Legendary head coach Joe Paterno and college President Graham Spanier are out, as are athletic director Tim Curley and vice president Gary Shultz.
The situation at Penn State is virtually unthinkable. It puts football, amateur athletics—rivalries with 120 all-time matchups included—and sports in general into perspective in the most chilling way.
That being said, Wisconsin football players are generally not talking about it and—perspective aside—there are championship ramifications for every game from here out for UW.
The No. 16 Badgers (3-2 Big Ten, 7-2 overall) have enough on their plate without considering the opponent. UW still does not have a true road victory and the next foe has played its best ball of the season the last two weeks, beating Iowa at home and taking Michigan State to the wire in East Lansing.
Consider the fact that Paul Bunyan’s axe is on the line, and head coach Bret Bielema has kept it on the Badgers’ sideline since he took over in 2005, and the current status of each program seems slightly less meaningful.
“You can throw the records out the window because that game is always competitive down to the end and we have to be ready for a four-quarter battle,” said running backs coach Thomas Hammock, who is in his first year at UW after coaching for four at Minnesota.
Hammock coached running backs for three years before becoming offensive coordinator in his last year in the Twin Cities. After former head coach Tim Brewster was fired, Hammock called plays for the Gophers.
He’s not the only member of the team with ties, either. Redshirt junior defensive tackle Brandon Kelly hails from Eden Prairie, Minn., and said he still has a lot of friends on the opposing sideline. He committed to play at Minnesota for nine months before reversing course and joining Bielema’s program.
“I think they went 1-11 and Wisconsin was like, 11-1, and I was thinking to myself, ‘This can’t be right. I can’t be committed here,’” Kelly said. “The coaching staff did a great job recruiting me and I was just so attracted to the campus and the school itself.”

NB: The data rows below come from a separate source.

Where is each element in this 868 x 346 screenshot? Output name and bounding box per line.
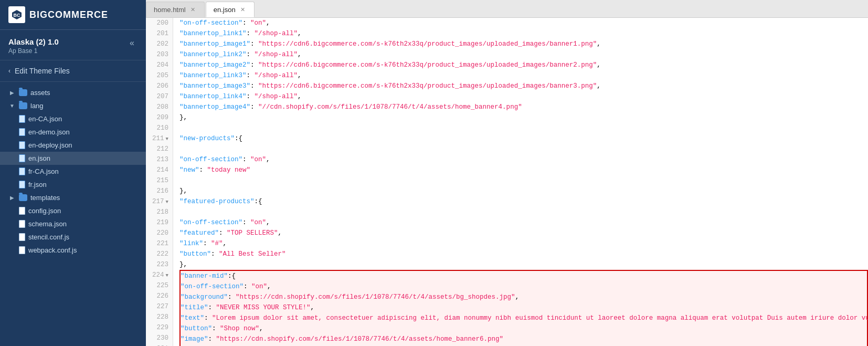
line-number: 214	[146, 165, 173, 175]
svg-text:BC: BC	[14, 13, 20, 18]
code-line: "bannertop_image4": "//cdn.shopify.com/s…	[179, 102, 868, 112]
file-icon-en-demo	[19, 128, 25, 136]
chevron-right-icon: ▶	[8, 90, 16, 96]
file-config-label: config.json	[28, 207, 61, 215]
file-stencil-label: stencil.conf.js	[28, 233, 69, 241]
file-icon-en	[19, 154, 25, 162]
file-en-deploy-label: en-deploy.json	[28, 141, 72, 149]
line-number: 227	[146, 301, 173, 312]
code-line: "bannertop_link1": "/shop-all",	[179, 28, 868, 39]
line-number: 211	[146, 133, 173, 144]
file-en-label: en.json	[28, 154, 50, 162]
code-line: "on-off-section": "on",	[179, 217, 868, 228]
theme-info: Alaska (2) 1.0 Ap Base 1 «	[0, 30, 146, 60]
code-line: "button": "Shop now",	[181, 323, 867, 334]
line-number: 203	[146, 49, 173, 60]
file-icon-stencil	[19, 233, 25, 241]
line-number: 231	[146, 343, 173, 346]
line-number: 204	[146, 60, 173, 70]
file-en-CA-label: en-CA.json	[28, 115, 62, 123]
folder-assets-icon	[19, 89, 27, 96]
file-schema-label: schema.json	[28, 220, 67, 228]
code-line: "featured": "TOP SELLERS",	[179, 228, 868, 238]
code-line: "bannertop_link4": "/shop-all",	[179, 91, 868, 102]
line-number: 223	[146, 259, 173, 270]
code-line: "button": "All Best Seller"	[179, 249, 868, 259]
app-name: BIGCOMMERCE	[29, 9, 108, 20]
line-number: 218	[146, 207, 173, 217]
folder-assets-label: assets	[30, 89, 50, 97]
editor-container[interactable]: 2002012022032042052062072082092102112122…	[146, 18, 868, 346]
code-line	[179, 144, 868, 154]
file-en-demo-json[interactable]: en-demo.json	[0, 125, 146, 139]
code-line: "bannertop_image3": "https://cdn6.bigcom…	[179, 81, 868, 91]
line-number: 210	[146, 123, 173, 133]
tab-home-html-label: home.html	[154, 6, 186, 14]
code-line	[179, 123, 868, 133]
file-config-json[interactable]: config.json	[0, 204, 146, 217]
line-number: 212	[146, 144, 173, 154]
code-line	[179, 207, 868, 217]
file-schema-json[interactable]: schema.json	[0, 217, 146, 230]
code-line: "text": "Lorem ipsum dolor sit amet, con…	[181, 313, 867, 323]
code-line: "bannertop_link2": "/shop-all",	[179, 49, 868, 60]
line-number: 201	[146, 28, 173, 39]
line-number: 222	[146, 249, 173, 259]
line-number: 205	[146, 70, 173, 81]
folder-templates[interactable]: ▶ templates	[0, 191, 146, 204]
tab-home-html-close[interactable]: ✕	[189, 6, 197, 14]
line-number: 216	[146, 186, 173, 196]
folder-templates-icon	[19, 194, 27, 201]
file-en-deploy-json[interactable]: en-deploy.json	[0, 139, 146, 152]
chevron-left-icon: ‹	[8, 67, 10, 75]
file-webpack-conf-js[interactable]: webpack.conf.js	[0, 244, 146, 257]
code-line: "on-off-section": "on",	[181, 281, 867, 292]
code-line: "new-products":{	[179, 133, 868, 144]
sidebar: BC BIGCOMMERCE Alaska (2) 1.0 Ap Base 1 …	[0, 0, 146, 346]
file-fr-json[interactable]: fr.json	[0, 178, 146, 191]
file-icon-fr	[19, 181, 25, 188]
line-number: 207	[146, 91, 173, 102]
line-numbers: 2002012022032042052062072082092102112122…	[146, 18, 173, 346]
code-line: "new": "today new"	[179, 165, 868, 175]
file-icon-en-CA	[19, 115, 25, 123]
highlighted-block: "banner-mid":{ "on-off-section": "on", "…	[179, 270, 868, 346]
code-line: "title": "NEVER MISS YOUR STYLE!",	[181, 302, 867, 313]
file-fr-CA-json[interactable]: fr-CA.json	[0, 165, 146, 178]
file-en-CA-json[interactable]: en-CA.json	[0, 112, 146, 125]
code-line: "bannertop_image1": "https://cdn6.bigcom…	[179, 39, 868, 49]
tab-en-json-close[interactable]: ✕	[239, 6, 247, 14]
file-icon-en-deploy	[19, 141, 25, 149]
code-line: "banner-mid":{	[181, 271, 867, 281]
line-number: 215	[146, 175, 173, 186]
logo-icon: BC	[8, 6, 25, 23]
line-number: 229	[146, 322, 173, 333]
folder-lang-icon	[19, 102, 27, 109]
folder-lang[interactable]: ▼ lang	[0, 99, 146, 112]
file-en-demo-label: en-demo.json	[28, 128, 70, 136]
code-content[interactable]: "on-off-section": "on", "bannertop_link1…	[173, 18, 868, 346]
tabs-bar: home.html ✕ en.json ✕	[146, 0, 868, 18]
line-number: 221	[146, 238, 173, 249]
file-icon-schema	[19, 220, 25, 228]
file-icon-config	[19, 207, 25, 215]
file-webpack-label: webpack.conf.js	[28, 246, 77, 254]
folder-templates-label: templates	[30, 194, 60, 202]
code-line: },	[179, 186, 868, 196]
line-number: 219	[146, 217, 173, 228]
chevron-right-icon-templates: ▶	[8, 195, 16, 201]
line-number: 230	[146, 333, 173, 343]
code-line: "link": "#",	[179, 238, 868, 249]
collapse-button[interactable]: «	[126, 37, 137, 49]
file-en-json[interactable]: en.json	[0, 152, 146, 165]
tab-en-json[interactable]: en.json ✕	[206, 2, 255, 17]
line-number: 208	[146, 102, 173, 112]
file-stencil-conf-js[interactable]: stencil.conf.js	[0, 230, 146, 244]
tab-home-html[interactable]: home.html ✕	[146, 2, 205, 17]
code-line: },	[179, 259, 868, 270]
file-fr-CA-label: fr-CA.json	[28, 167, 59, 175]
edit-theme-files-nav[interactable]: ‹ Edit Theme Files	[0, 60, 146, 82]
line-number: 220	[146, 228, 173, 238]
code-line: "featured-products":{	[179, 196, 868, 207]
folder-assets[interactable]: ▶ assets	[0, 86, 146, 99]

Dating back to 2003, the last four meetings between the teams in Minneapolis have been decided by a total of 14 points. That includes the last loss suffered by the Badgers in the series (37-34 in 2003) and one of the wildest Badger wins in recent history.
In 2005, UW capped an improbable comeback when Ben Strickland recovered a blocked punt in the end zone with 30 seconds remaining, erasing a 34-24 Gophers lead with 3:27 to play.
“I was watching that game and jumping up and down,” said redshirt junior center Peter Konz, who was a student at Neenah High School at the time. “Some of my friends said they were going to leave the house because the game was over and I said, ‘This isn’t soccer, you can score more than one point at a time.’”
The team takes time to talk about the rivalry through the week, and Konz said he has got all the motivation he needs.
“I’ve seen film of when they come run over to the sideline and I never want that to happen,” he said.